Francesca blinked. ‘Who told you that?’

‘It’s not true?’ he countered coolly.

‘No, it’s not! Not in that sense—I wasn’t banished. If you think my father can afford to moralise to me—’ She stopped abruptly.

‘Go on—so there was no married man?’ Francesca stared at him, then said wearily, ‘Yes, there was, but, believe me, it was he who was making a nuisance of himself, not the other way around.’

Their gazes locked and held, and Francesca’s deep blue eyes did not waver. Nor did they hide her sense of outrage.

This caused Raefe Stevensen to smile briefly and say, ‘So why did you do this?’

‘For the sheer pleasure of proving to you that I am not useless,’ she said proudly.

He raised an eyebrow. ‘I must have hit quite a nerve.’

‘And I presume it would be too much to expect for you to admit that you may have made a mistake about me, but it doesn’t matter,’ she said swiftly, and stood up. ‘As they say in Asia, I hope you have an interesting life, Mr Stevensen. Your brand of arrogance certainly deserves it!’

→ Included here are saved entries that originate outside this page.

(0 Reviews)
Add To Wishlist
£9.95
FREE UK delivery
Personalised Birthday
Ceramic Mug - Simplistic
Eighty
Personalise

But he only laughed softly. ‘Chessie,’ he remonstrated, still grinning, ‘you have a very short memory! Are you not the girl who started all this by threatening to buy out my means of livelihood and have me sacked? If that’s not arrogance...’ He shook his head wryly.

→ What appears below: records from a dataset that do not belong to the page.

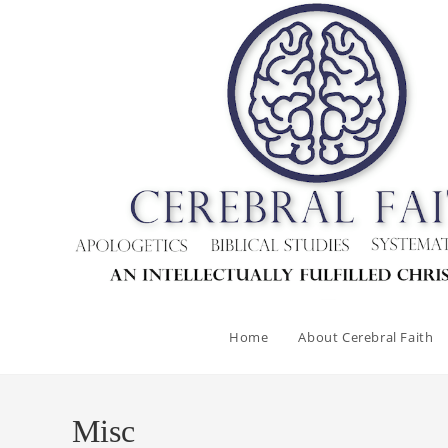
Skip
to
content
Home
About Cerebral Faith
Misc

Francesca clenched her fists, and he watched with interest the effort she made not to take the bait. ‘Look, I’m going,’ she said. ‘I’ll tell them whatever I please, and—’

He interrupted her to say, ‘I’ve got another idea. Why don’t you stay for a couple of weeks?’

‘Oh, no. Oh, no! How can you possibly—?’

‘Perhaps we could start again,’ he said smoothly.

‘Start again? You’ve got to be joking.’ Her glance was withering.

‘No, I’m not.’

‘And neither am I. You seem to forget that all I did was take exception to being kept waiting for so long—the first utterly arrogant action in this duel if you ask me—’

‘I was on the phone,’ he said mildly.

‘And you surely don’t believe what I said was anything more than a retaliatory tactic?’ she shot back. ‘Whilst you...you insulted me, kissed me against my will and this morning took the unbelievable liberty of—of undressing me with your eyes, which is to put it very mildly. No. And don’t bother to offer to pay me either, Mr. Stevensen. This—baggage—would rather you owed her one.’ She turned on her heel.

‘There wasn’t a lot of you left to undress,’ he said. ‘But—I apologise for that.’